ALATINO (Alatini ), Italian family of physicians and scholars from Spoleto (Umbria). jehiel rehabiyah (vitale) alatino was physician to Pope Julius iii (1550–55) and to the cardinal of Urbino. His half-brother, moses amram (d. 1605), a celebrated physician, translated into Latin the paraphrase by Themistius of Aristotle's lost work De Coelo (Venice, 1574) from a Hebrew manuscript, and Galen's commentary on Hippocrates' De aere, aquis et locis from Hebrew into Latin (anonymously, Paris, 1679). When the Jews were expelled from the minor centers of the papal states in 1569, Moses left Spoleto.

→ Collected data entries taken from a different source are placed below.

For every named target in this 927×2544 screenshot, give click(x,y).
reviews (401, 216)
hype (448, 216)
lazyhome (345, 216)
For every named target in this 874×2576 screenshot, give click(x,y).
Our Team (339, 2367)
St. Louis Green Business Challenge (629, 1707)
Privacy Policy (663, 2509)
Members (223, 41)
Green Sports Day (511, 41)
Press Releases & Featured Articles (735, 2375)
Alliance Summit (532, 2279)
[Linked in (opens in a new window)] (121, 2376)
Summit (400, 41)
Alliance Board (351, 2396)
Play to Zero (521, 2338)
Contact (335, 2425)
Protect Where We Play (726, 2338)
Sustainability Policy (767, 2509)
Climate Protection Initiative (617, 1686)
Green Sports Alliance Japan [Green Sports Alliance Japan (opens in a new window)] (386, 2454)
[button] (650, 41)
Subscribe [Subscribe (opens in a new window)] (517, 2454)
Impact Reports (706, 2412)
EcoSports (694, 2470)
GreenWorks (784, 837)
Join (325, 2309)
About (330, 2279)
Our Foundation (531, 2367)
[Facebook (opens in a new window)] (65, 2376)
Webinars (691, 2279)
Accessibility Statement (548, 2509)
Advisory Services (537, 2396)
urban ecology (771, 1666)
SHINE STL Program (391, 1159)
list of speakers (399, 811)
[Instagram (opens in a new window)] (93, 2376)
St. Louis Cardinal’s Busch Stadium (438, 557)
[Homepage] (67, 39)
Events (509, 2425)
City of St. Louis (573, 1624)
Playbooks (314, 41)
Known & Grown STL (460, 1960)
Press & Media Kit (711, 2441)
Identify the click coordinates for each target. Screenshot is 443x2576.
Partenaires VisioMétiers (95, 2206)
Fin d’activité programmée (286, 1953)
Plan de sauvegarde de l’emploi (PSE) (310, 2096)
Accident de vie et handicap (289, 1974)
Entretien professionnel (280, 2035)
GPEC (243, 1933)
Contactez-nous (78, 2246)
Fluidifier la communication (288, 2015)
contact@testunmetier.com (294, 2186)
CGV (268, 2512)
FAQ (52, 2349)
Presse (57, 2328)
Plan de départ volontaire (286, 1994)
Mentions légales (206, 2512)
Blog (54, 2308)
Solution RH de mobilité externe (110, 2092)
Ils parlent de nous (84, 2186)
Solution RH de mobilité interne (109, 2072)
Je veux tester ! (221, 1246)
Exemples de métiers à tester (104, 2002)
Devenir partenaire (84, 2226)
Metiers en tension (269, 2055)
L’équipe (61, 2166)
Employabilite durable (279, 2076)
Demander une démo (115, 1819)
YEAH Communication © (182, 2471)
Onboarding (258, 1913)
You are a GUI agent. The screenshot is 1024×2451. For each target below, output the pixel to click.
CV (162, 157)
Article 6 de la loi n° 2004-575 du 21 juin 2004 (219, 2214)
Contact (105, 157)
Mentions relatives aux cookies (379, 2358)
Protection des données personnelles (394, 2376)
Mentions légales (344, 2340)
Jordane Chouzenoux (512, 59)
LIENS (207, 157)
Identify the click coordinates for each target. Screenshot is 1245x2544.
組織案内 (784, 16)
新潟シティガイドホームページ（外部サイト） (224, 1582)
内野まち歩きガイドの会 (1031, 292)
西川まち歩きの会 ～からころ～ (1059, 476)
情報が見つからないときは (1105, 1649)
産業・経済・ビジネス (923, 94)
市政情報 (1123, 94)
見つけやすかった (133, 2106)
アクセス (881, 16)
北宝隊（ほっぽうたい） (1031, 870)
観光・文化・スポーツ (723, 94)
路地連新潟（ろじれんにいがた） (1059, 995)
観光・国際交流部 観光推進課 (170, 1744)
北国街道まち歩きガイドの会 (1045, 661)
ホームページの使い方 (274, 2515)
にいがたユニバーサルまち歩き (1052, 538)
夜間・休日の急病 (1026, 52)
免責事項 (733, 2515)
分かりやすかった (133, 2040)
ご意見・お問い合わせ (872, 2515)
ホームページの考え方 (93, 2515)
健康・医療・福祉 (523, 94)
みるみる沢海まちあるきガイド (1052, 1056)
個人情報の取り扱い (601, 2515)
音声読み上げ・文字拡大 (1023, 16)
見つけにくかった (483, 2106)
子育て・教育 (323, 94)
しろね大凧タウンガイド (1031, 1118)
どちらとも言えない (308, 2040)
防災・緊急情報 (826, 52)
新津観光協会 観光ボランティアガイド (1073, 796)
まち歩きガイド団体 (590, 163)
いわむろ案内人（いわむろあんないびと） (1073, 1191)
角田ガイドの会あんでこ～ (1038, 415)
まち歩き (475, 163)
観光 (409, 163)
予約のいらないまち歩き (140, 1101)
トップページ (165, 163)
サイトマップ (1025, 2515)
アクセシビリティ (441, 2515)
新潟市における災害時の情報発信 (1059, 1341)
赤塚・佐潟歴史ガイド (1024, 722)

He settled in Ferrara, and then in Venice, where he died. Moses' son azriel pethahiah (bonaiuto), also a physician, assisted his father in his later translation. In 1617 Azriel, who had remained in Ferrara after his father's departure, was compelled to conduct a public disputation there with the Jesuit Alfonso Caracciolo, in the presence of 2,000 persons. He defended the Jewish view concerning the eternity of the Jewish Law, and argued that Jesus did not fulfill the essential prerequisites of the Messiah. Azriel's account of the disputation, Vikku'aḥ al Niẓḥiyyut ha-Torah ("Debate on the Eternity of the Law"), was first published by Jarè (1875). In 1624 he was a member of a delegation sent to the papal legate in a futile attempt to prevent the establishment of a ghetto at Ferrara. He wrote Torat ha-Mukẓeh (unpublished). His views were liberal; he supported Leone *Modena's argument permitting Jews to go bareheaded. Recently, it has been suggested by scholars that Angelo Alatini, the author of the pastoral drama I Trionfi, published in Venice in 1611, was probably a member of this family, and should not be confused with the almost homonymous Angelo Alatrini, whose Italian verse translation of Hebrew liturgical texts was published in the book L'Angelica Tromba (Venice, 1628).

bibliography:

C. Roth, Jews in the Renaissance (1959), 82–85, 223; H. Friedenwald, Jews and Medicine (1944), index; Margulies, in: Festschrift… A. Berliner (1903). add. bibliography: M.S. Shulvass, The Jews in the World of the Renaissance (1973), 208, 291n, 319n; R.C. Melzi, "Una Commedia Rinascimentale di Angelo Alatini: I Trionfi," in: Italia, 13-15 (2001), 344–45.